◆ What the exercise asks
Go through the listing beneath and show each line containing the string "Apple".

= Beginning of Section =

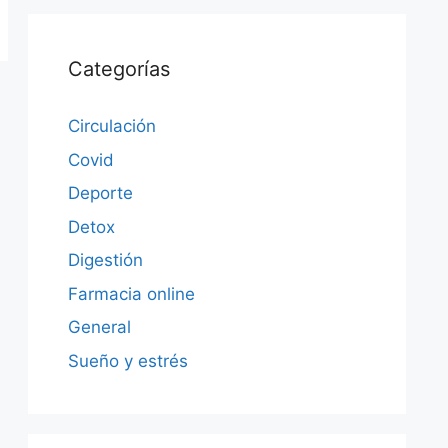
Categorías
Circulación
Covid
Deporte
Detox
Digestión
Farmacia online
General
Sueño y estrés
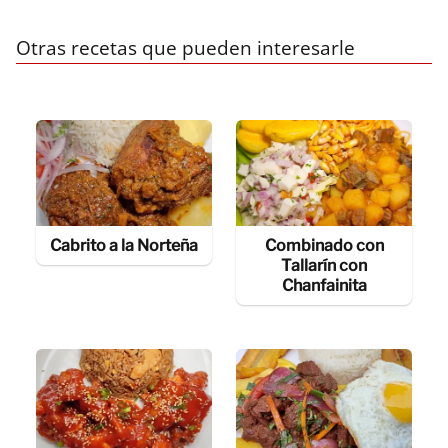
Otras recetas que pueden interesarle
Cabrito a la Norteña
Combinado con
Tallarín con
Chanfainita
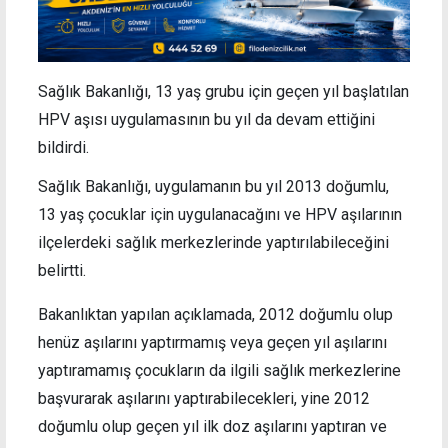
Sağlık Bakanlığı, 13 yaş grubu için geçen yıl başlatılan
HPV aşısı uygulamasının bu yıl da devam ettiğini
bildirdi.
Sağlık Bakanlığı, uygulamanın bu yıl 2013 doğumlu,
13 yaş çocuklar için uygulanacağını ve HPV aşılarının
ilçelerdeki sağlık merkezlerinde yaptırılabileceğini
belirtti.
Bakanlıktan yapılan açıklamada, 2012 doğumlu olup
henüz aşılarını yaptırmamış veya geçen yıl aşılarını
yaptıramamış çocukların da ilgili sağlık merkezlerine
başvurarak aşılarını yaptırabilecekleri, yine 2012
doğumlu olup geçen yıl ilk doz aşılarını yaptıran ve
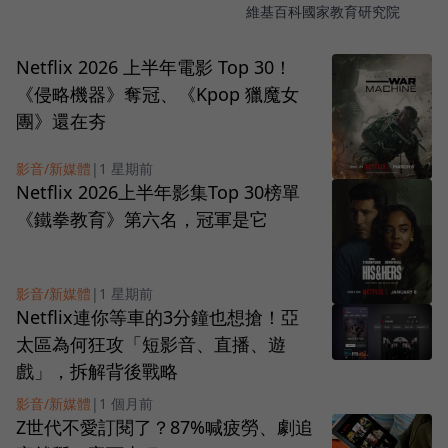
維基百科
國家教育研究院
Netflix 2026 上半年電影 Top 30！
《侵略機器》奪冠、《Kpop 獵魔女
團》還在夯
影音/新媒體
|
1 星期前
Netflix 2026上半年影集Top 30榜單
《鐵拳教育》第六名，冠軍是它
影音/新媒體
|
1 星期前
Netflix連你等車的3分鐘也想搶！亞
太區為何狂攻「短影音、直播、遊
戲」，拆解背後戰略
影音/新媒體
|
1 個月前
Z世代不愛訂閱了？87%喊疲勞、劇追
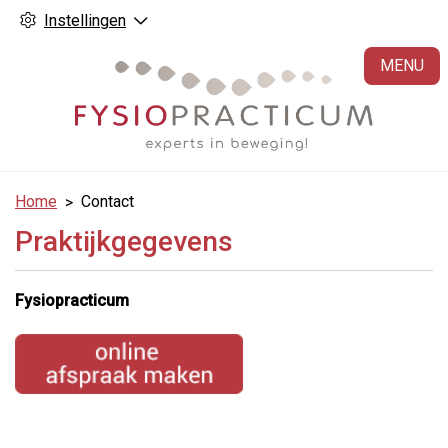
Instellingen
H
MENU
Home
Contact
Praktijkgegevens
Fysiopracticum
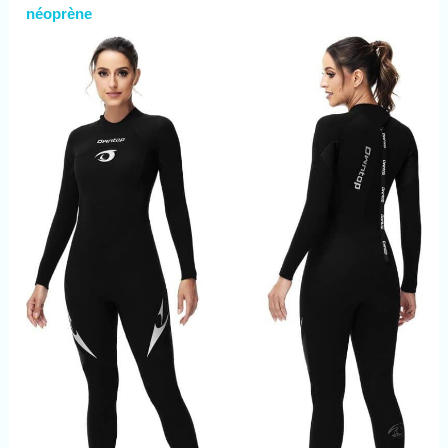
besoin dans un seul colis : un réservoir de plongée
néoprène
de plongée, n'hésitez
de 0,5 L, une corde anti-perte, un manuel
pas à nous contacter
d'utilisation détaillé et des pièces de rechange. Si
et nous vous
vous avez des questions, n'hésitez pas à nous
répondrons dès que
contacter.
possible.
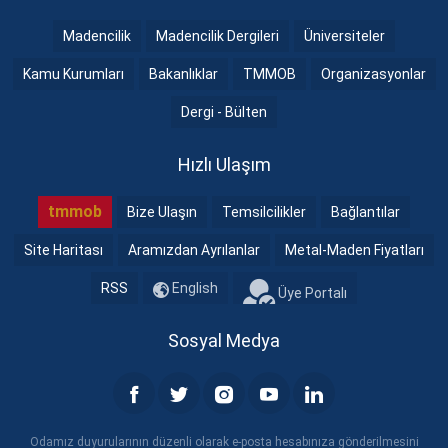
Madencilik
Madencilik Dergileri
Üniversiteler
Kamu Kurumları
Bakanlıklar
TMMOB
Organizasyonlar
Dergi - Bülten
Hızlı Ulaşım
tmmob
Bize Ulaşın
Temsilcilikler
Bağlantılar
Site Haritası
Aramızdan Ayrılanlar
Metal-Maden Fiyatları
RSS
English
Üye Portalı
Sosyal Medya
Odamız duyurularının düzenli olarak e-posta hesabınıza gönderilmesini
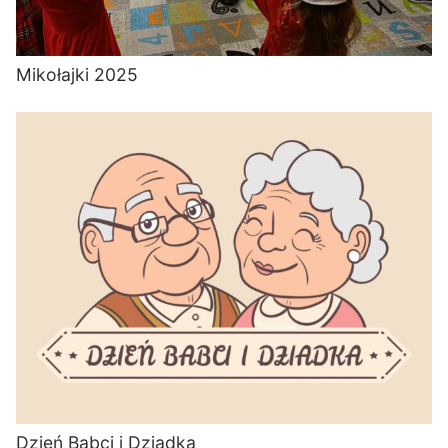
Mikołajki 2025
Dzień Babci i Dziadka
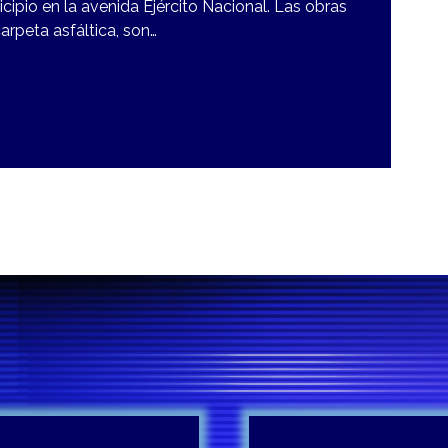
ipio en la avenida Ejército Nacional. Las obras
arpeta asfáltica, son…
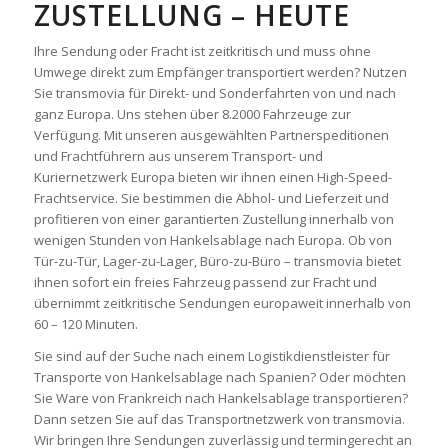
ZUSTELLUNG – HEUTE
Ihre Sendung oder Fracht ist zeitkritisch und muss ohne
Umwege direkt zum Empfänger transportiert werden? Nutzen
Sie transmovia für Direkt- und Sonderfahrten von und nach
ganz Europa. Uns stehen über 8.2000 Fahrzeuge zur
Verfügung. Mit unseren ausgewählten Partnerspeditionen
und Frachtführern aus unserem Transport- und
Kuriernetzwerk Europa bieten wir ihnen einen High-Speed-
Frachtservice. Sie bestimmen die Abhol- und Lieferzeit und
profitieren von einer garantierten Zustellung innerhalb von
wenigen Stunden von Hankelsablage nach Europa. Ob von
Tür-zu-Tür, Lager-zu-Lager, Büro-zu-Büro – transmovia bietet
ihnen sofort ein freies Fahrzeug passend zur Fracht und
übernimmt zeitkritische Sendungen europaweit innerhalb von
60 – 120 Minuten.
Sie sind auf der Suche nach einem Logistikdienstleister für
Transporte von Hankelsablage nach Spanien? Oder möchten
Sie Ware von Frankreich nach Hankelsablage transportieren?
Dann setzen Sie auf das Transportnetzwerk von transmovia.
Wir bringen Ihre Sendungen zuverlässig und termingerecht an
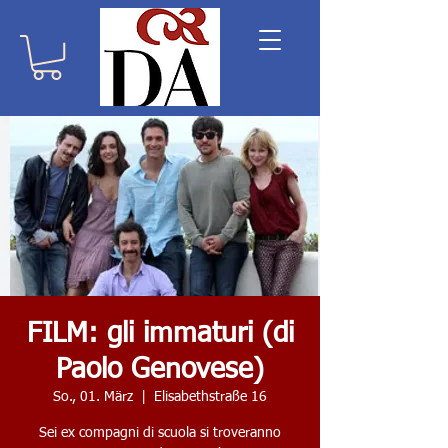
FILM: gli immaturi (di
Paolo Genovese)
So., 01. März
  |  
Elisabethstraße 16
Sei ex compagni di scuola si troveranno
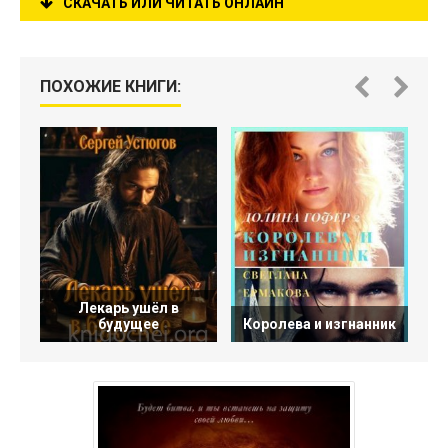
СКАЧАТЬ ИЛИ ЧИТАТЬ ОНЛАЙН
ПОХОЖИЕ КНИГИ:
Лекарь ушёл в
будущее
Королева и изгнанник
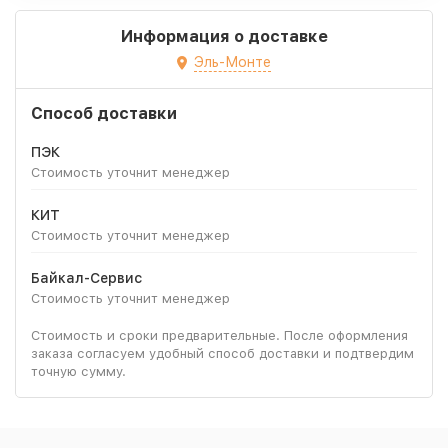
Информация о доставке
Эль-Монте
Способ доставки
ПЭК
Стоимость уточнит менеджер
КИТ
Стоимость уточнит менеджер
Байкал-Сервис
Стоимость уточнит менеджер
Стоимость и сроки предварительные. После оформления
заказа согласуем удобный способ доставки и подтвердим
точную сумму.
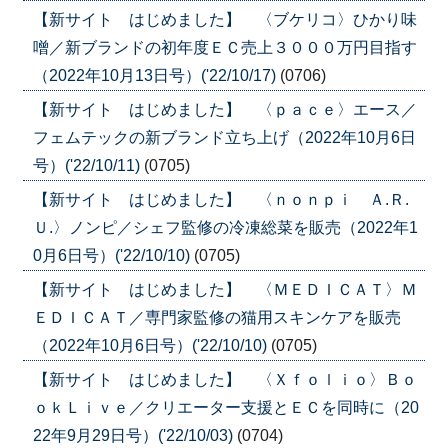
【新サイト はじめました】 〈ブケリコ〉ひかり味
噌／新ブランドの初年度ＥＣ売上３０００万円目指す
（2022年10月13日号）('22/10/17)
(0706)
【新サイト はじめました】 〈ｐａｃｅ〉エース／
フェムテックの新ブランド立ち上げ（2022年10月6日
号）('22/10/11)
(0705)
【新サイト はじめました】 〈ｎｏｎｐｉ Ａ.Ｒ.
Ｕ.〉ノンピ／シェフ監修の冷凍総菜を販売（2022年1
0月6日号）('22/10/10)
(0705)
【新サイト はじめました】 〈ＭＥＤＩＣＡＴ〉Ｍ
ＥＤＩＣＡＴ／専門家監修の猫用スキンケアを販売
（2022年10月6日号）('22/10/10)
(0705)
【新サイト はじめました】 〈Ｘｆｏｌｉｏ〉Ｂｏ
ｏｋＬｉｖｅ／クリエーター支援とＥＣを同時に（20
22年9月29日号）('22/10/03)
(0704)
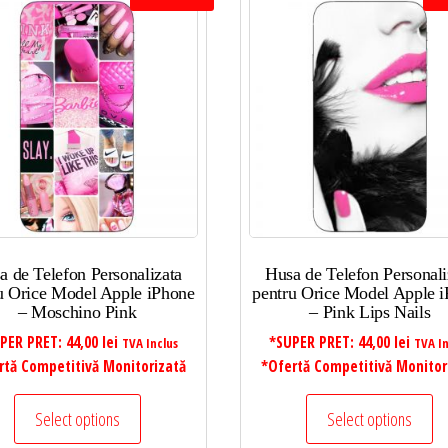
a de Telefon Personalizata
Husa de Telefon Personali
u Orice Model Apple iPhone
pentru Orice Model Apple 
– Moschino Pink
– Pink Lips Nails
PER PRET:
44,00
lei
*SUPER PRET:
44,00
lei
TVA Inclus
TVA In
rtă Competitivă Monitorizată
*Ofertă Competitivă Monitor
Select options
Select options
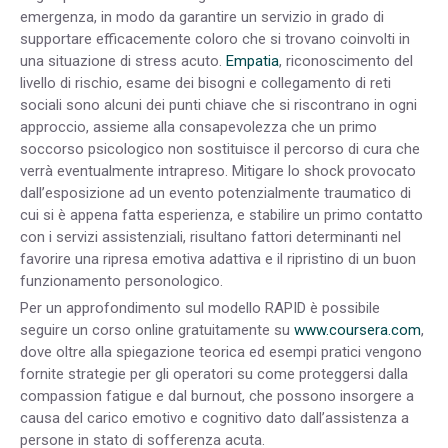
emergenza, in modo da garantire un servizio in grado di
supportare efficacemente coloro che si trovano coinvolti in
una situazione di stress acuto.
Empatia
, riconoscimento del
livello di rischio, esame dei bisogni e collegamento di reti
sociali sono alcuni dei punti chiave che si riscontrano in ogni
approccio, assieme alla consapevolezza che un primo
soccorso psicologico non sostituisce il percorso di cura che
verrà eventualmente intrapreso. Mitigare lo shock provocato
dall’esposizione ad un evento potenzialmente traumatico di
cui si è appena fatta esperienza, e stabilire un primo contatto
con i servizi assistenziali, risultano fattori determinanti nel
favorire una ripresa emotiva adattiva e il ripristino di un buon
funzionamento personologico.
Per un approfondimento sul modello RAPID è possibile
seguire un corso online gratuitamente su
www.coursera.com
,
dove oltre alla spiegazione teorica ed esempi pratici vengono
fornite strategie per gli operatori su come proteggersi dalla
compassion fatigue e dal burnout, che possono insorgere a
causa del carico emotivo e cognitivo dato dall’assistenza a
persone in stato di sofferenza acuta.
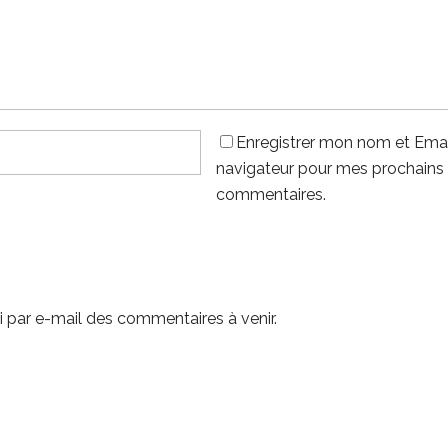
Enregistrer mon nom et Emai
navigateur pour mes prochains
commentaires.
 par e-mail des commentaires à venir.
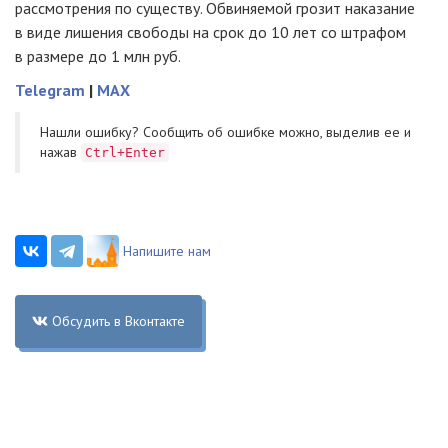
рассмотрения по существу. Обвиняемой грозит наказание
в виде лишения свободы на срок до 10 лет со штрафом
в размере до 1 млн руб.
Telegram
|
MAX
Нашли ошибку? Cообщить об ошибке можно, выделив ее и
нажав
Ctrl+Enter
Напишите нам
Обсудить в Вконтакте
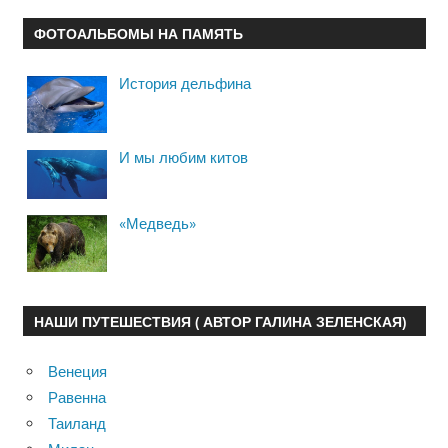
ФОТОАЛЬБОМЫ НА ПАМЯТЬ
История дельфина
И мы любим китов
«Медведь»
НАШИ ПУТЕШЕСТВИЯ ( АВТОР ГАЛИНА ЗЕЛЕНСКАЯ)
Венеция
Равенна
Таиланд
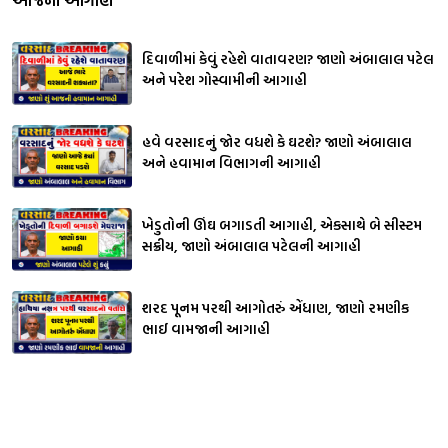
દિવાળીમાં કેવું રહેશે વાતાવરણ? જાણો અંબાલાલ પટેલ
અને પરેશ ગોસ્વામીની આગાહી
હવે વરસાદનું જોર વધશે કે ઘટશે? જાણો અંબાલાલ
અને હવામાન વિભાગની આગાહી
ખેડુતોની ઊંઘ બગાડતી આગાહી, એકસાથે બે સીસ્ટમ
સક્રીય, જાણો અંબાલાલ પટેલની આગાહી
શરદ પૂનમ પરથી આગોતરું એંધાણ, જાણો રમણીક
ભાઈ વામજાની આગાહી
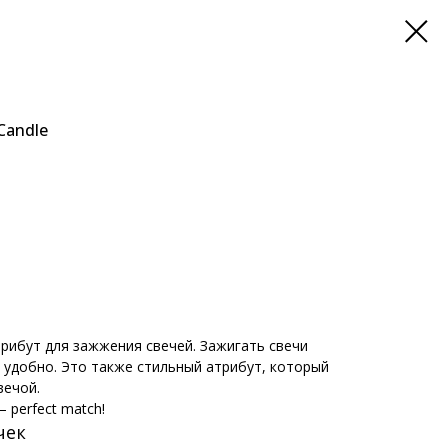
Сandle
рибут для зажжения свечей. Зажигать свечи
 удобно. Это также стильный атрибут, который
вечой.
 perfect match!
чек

= End of Section =

◆ Answer below
u Orice Model Apple iPhone
pentru Orice Model Apple 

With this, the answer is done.